🤖 AI Summary
This work exposes a critical security vulnerability in RLHF/DPO alignment: preference label-flipping attacks can arbitrarily steer a language model’s policy with minimal label corruption—without altering model outputs. To this end, we propose the first convex-optimization-based framework for minimum-cost poisoning attacks, rigorously deriving tight upper and lower bounds on attack cost and establishing theoretical dependencies of cost on reward model feature dimensionality and dataset size. We further design a novel post-processing method for label flipping that significantly reduces the number of required flips compared to prior attacks. Experiments demonstrate that our approach is especially effective in low-dimensional reward feature settings, reducing label-flip cost by several orders of magnitude. Our framework provides a verifiable benchmark for low-cost alignment poisoning and opens new avenues for robustness analysis and defense design against preference-based adversarial alignment.
📝 Abstract
Large language models (LLMs) are increasingly deployed in real-world systems, making it critical to understand their vulnerabilities.
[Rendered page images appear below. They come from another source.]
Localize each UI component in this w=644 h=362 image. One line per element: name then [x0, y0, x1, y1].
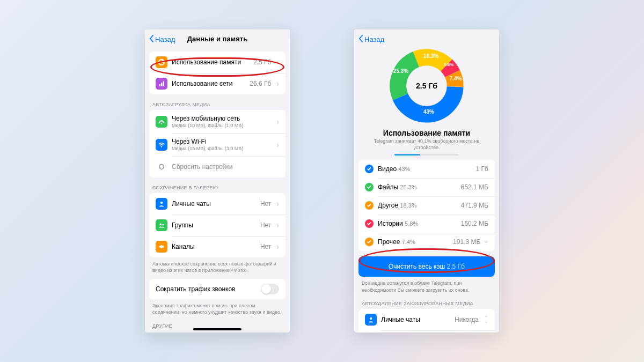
- item-label: Прочее 7.4%: [378, 238, 449, 246]
- usage-group: Использование памяти 2,5 Гб › Использова…: [149, 51, 286, 94]
- storage-item-row[interactable]: Видео 43%1 Гб: [358, 160, 495, 178]
- seg-yellow: 18.3%: [423, 53, 438, 59]
- item-label: Истории 5.8%: [378, 220, 457, 227]
- row-wifi[interactable]: Через Wi-Fi Медиа (15 MB), файлы (3,0 MB…: [149, 133, 286, 156]
- person-icon: [156, 198, 167, 210]
- cellular-label: Через мобильную сеть: [172, 115, 271, 122]
- svg-rect-2: [161, 83, 162, 86]
- person-icon: [365, 314, 377, 326]
- cellular-icon: [156, 116, 167, 128]
- donut-center-label: 2.5 Гб: [408, 67, 445, 105]
- megaphone-icon: [156, 241, 167, 253]
- network-label: Использование сети: [172, 80, 245, 87]
- network-value: 26,6 Гб: [250, 80, 271, 87]
- svg-point-15: [370, 317, 372, 319]
- svg-point-8: [162, 224, 164, 226]
- gallery-chats-label: Личные чаты: [172, 200, 256, 208]
- back-label: Назад: [364, 35, 384, 43]
- back-button[interactable]: Назад: [149, 35, 175, 44]
- home-indicator: [193, 328, 241, 330]
- wifi-label: Через Wi-Fi: [172, 138, 271, 145]
- memory-value: 2,5 Гб: [253, 58, 271, 66]
- scroll-area[interactable]: Использование памяти 2,5 Гб › Использова…: [145, 47, 290, 333]
- storage-item-row[interactable]: Прочее 7.4%191.3 МБ›: [358, 233, 495, 251]
- scroll-area[interactable]: 2.5 Гб 18.3% 5.8% 7.4% 43% 25.3% Использ…: [354, 48, 499, 333]
- row-network-usage[interactable]: Использование сети 26,6 Гб ›: [149, 73, 286, 94]
- gallery-channels-label: Каналы: [172, 243, 256, 250]
- gallery-group: Личные чаты Нет › Группы Нет › Каналы Не…: [149, 193, 286, 257]
- chevron-right-icon: ›: [276, 221, 279, 230]
- gallery-channels-value: Нет: [260, 243, 271, 250]
- row-cellular[interactable]: Через мобильную сеть Медиа (10 MB), файл…: [149, 110, 286, 133]
- row-reduce-calls-traffic[interactable]: Сократить трафик звонков: [149, 279, 286, 299]
- storage-item-row[interactable]: Другое 18.3%471.9 МБ: [358, 196, 495, 215]
- svg-point-4: [161, 123, 162, 124]
- updown-icon: ⌃⌄: [484, 316, 488, 323]
- gallery-groups-value: Нет: [260, 221, 271, 229]
- storage-item-row[interactable]: Истории 5.8%150.2 МБ: [358, 215, 495, 233]
- item-value: 1 Гб: [476, 165, 488, 173]
- svg-point-5: [161, 146, 162, 147]
- wifi-sub: Медиа (15 MB), файлы (3,0 MB): [172, 146, 271, 151]
- chevron-left-icon: [358, 35, 363, 44]
- clear-cache-button[interactable]: Очистить весь кэш 2.5 Гб: [358, 256, 495, 277]
- seg-green: 25.3%: [393, 68, 408, 74]
- seg-pink: 5.8%: [444, 62, 453, 67]
- check-dot-icon: [365, 219, 374, 228]
- svg-rect-3: [163, 82, 164, 86]
- item-value: 150.2 МБ: [461, 220, 488, 227]
- gallery-note: Автоматическое сохранение всех новых фот…: [145, 257, 290, 274]
- calls-group: Сократить трафик звонков: [149, 279, 286, 299]
- bars-icon: [156, 78, 167, 90]
- autodelete-group: Личные чаты Никогда ⌃⌄ Группы 1 месяц ⌃⌄: [358, 309, 495, 333]
- progress-bar: [394, 154, 459, 156]
- storage-title: Использование памяти: [354, 125, 499, 137]
- check-dot-icon: [365, 201, 374, 210]
- memory-label: Использование памяти: [172, 58, 249, 66]
- svg-point-7: [160, 224, 162, 226]
- gallery-header: СОХРАНЕНИЕ В ГАЛЕРЕЮ: [145, 178, 290, 193]
- toggle-off[interactable]: [261, 284, 279, 294]
- svg-rect-9: [162, 246, 164, 248]
- storage-sub: Telegram занимает 40.1% свободного места…: [354, 137, 499, 154]
- pie-icon: [156, 56, 167, 68]
- autodelete-chats-label: Личные чаты: [381, 316, 450, 323]
- group-icon: [156, 219, 167, 231]
- row-gallery-channels[interactable]: Каналы Нет ›: [149, 236, 286, 257]
- item-value: 471.9 МБ: [461, 202, 488, 209]
- storage-items-group: Видео 43%1 ГбФайлы 25.3%652.1 МБДругое 1…: [358, 160, 495, 251]
- svg-point-6: [160, 202, 163, 204]
- chevron-right-icon: ›: [276, 242, 279, 251]
- autodelete-chats-value: Никогда: [455, 316, 479, 323]
- chevron-right-icon: ›: [276, 141, 279, 149]
- clear-label: Очистить весь кэш: [389, 263, 445, 270]
- row-gallery-groups[interactable]: Группы Нет ›: [149, 215, 286, 236]
- chevron-right-icon: ›: [276, 117, 279, 126]
- row-autodelete-groups[interactable]: Группы 1 месяц ⌃⌄: [358, 330, 495, 333]
- autoload-header: АВТОЗАГРУЗКА МЕДИА: [145, 94, 290, 110]
- chevron-down-icon: ›: [483, 241, 492, 243]
- seg-blue: 43%: [423, 109, 434, 115]
- item-label: Видео 43%: [378, 165, 472, 173]
- check-dot-icon: [365, 165, 374, 173]
- back-button[interactable]: Назад: [358, 35, 384, 44]
- row-memory-usage[interactable]: Использование памяти 2,5 Гб ›: [149, 51, 286, 73]
- calls-note: Экономия трафика может помочь при плохом…: [145, 299, 290, 315]
- row-gallery-chats[interactable]: Личные чаты Нет ›: [149, 193, 286, 215]
- row-reset[interactable]: Сбросить настройки: [149, 156, 286, 178]
- page-title: Данные и память: [187, 35, 247, 43]
- phone-data-and-storage: Назад Данные и память Использование памя…: [145, 29, 290, 333]
- svg-rect-1: [159, 84, 160, 86]
- chevron-right-icon: ›: [276, 200, 279, 208]
- back-label: Назад: [155, 35, 175, 43]
- phone-storage-usage: Назад 2.5 Гб 18.3% 5.8% 7.4% 43% 25.3%: [354, 29, 499, 333]
- storage-item-row[interactable]: Файлы 25.3%652.1 МБ: [358, 178, 495, 196]
- item-value: 652.1 МБ: [461, 183, 488, 191]
- clear-note: Все медиа останутся в облаке Telegram, п…: [354, 277, 499, 293]
- wifi-icon: [156, 139, 167, 151]
- chevron-right-icon: ›: [276, 79, 279, 88]
- row-autodelete-chats[interactable]: Личные чаты Никогда ⌃⌄: [358, 309, 495, 330]
- cellular-sub: Медиа (10 MB), файлы (1,0 MB): [172, 123, 271, 128]
- nav-bar: Назад: [354, 29, 499, 48]
- autodelete-header: АВТОУДАЛЕНИЕ ЗАКЭШИРОВАННЫХ МЕДИА: [354, 293, 499, 309]
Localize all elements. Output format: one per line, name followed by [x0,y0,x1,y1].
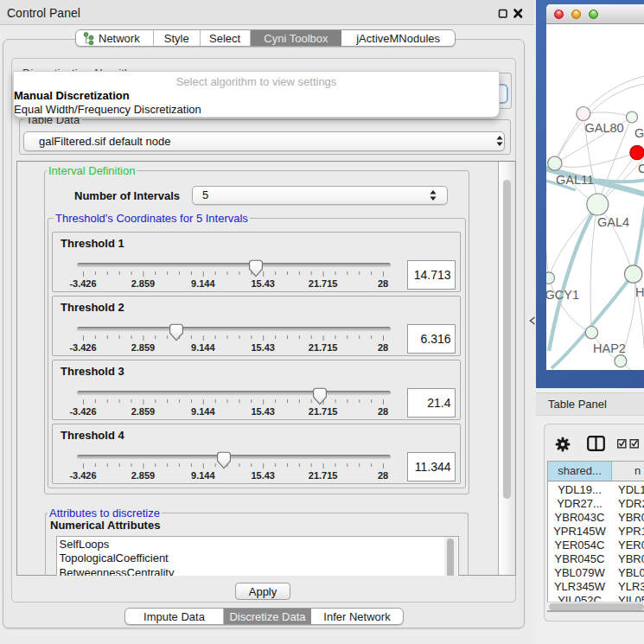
svg-text:GAL11: GAL11 [556,173,594,187]
svg-text:GA: GA [634,126,644,140]
svg-text:C: C [638,162,644,175]
svg-text:GCY1: GCY1 [546,288,579,302]
svg-text:GAL80: GAL80 [585,121,624,135]
svg-text:H: H [635,285,644,299]
svg-text:HAP2: HAP2 [593,341,626,355]
svg-text:GAL4: GAL4 [597,215,629,229]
While data poisoning attacks during RLHF/DPO alignment have been studied empirically, their theoretical foundations remain unclear. We investigate the minimum-cost poisoning attack required to steer an LLM's policy toward an attacker's target by flipping preference labels during RLHF/DPO, without altering the compared outputs. We formulate this as a convex optimization problem with linear constraints, deriving lower and upper bounds on the minimum attack cost. As a byproduct of this theoretical analysis, we show that any existing label-flipping attack can be post-processed via our proposed method to reduce the number of label flips required while preserving the intended poisoning effect. Empirical results demonstrate that this cost-minimization post-processing can significantly reduce poisoning costs over baselines, particularly when the reward model's feature dimension is small relative to the dataset size. These findings highlight fundamental vulnerabilities in RLHF/DPO pipelines and provide tools to evaluate their robustness against low-cost poisoning attacks.